His eyes went round. «AIDS?»

«It’s not contagious. Not unless we make love.»

«I’m straight.»

«I’m not.»

«Terrific. Just what I need, a gay black Arab with AIDS.» But he was grinning at me.

I had seen plenty of guys back away from me once they knew I had AIDS. Some of them had a hang-up about gays. Others were scared out of their wits that they would catch AIDS from me, or from the medical personnel or equipment. I had more than one reason to know how a leper felt, back in those days.

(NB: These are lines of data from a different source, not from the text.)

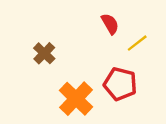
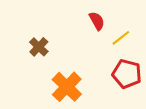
red pentagon: (120, 84) -> (127, 74), moved

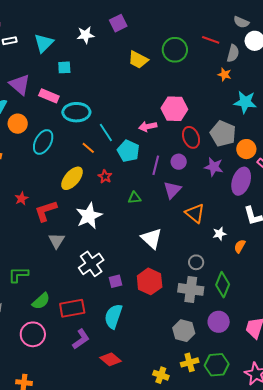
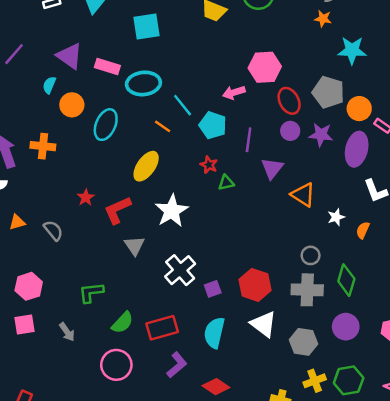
cyan square: (64, 67) -> (147, 26), moved, size x1.6
purple circle: (179, 162) -> (290, 131), moved
red star: (105, 176) -> (209, 165), moved
white triangle: (151, 238) -> (264, 324), moved

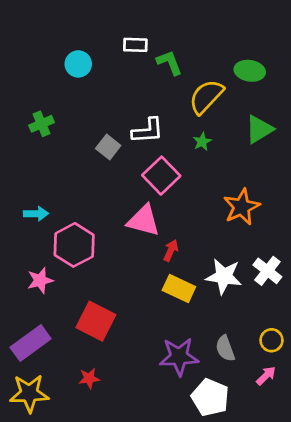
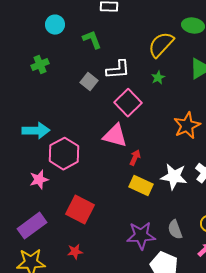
green L-shape: (169, 63) -> (92, 40), moved
cyan circle: (78, 64) -> (55, 25), moved
cyan arrow: (36, 214) -> (36, 131), size x1.5

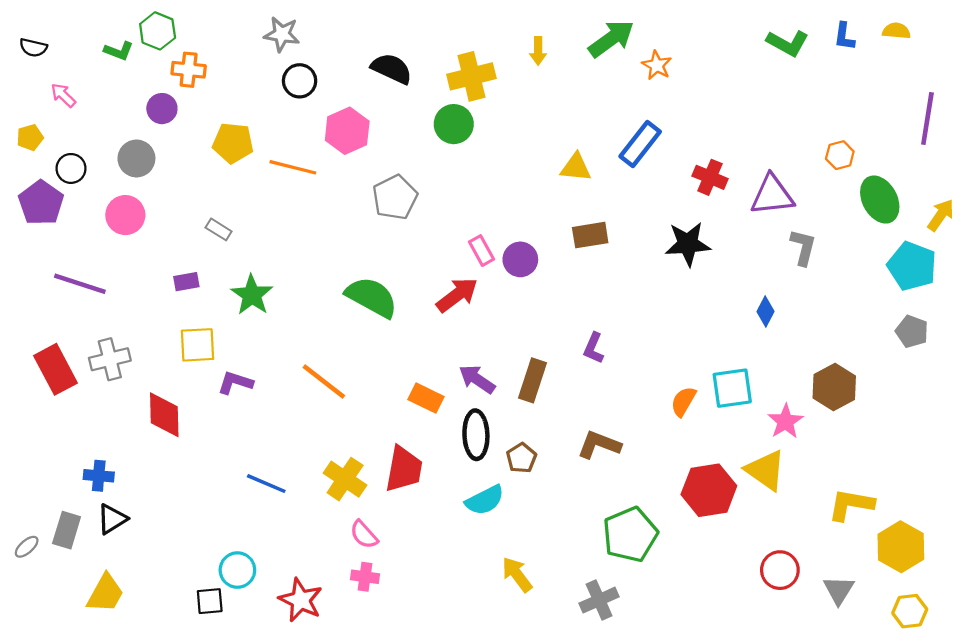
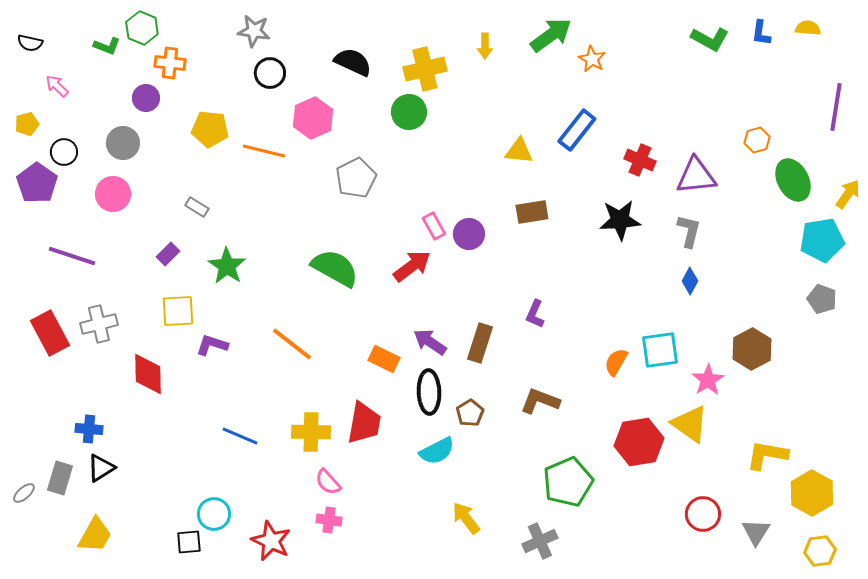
gray L-shape: (803, 247) -> (689, 231), moved
cyan pentagon: (912, 266) -> (822, 240), turned -30
purple rectangle: (186, 282) -> (168, 254), turned -35
yellow cross: (345, 479) -> (311, 432), turned -33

Sam’s grin faded into a frown. «How the hell did the medics put me in here if you’ve got AIDS? Won’t you catch my cold? Isn’t that dangerous for you?»

«I’m a guinea pig.»

«You don’t look Italian.»

«Look,» I said, «if you’re gonna stay in here, keep off the ethnic jokes, okay?»

He shrugged.

«The medics think they’ve got my case arrested. New treatment that the genetic researchers have come up with.»

«I get it. If you don’t catch my cold, you’re cured.»

«They never use words like ‘cured.’ But that’s the general idea.»

«So I’m a guinea pig, too.»

«No, you are a part of the apparatus for this experiment. A source of infection. A bag of viruses. A host of bacteria. Germ city.»

Sam hooked his feet into his bunk’s webbing and gave me a dark look. «And this is the guy who doesn’t like ethnic jokes.»

The Mac-Dac Shack was one of the first space stations the agency had put up. It wasn’t fancy, but for years it had served as a sort of research laboratory, mainly for medical work. Naturally, with a lot of M.D.s in it, the Shack sort of turned into a floating hospital in orbit. With all the construction work going on in those days, there was a steady stream of injured workmen and technicians.

Then some bright bureaucrat got the idea of using the Shack as an isolation ward, where the medics could do research on things like AIDS, Legionnaires’ disease, the New Delhi virus, and various paralytic afflictions that required either isolation or zero gravity or both. The construction-crew infirmary was moved over to the yet-unfinished Alpha, while the Shack was turned into a pure research facility with various isolation wards for guinea pigs like me.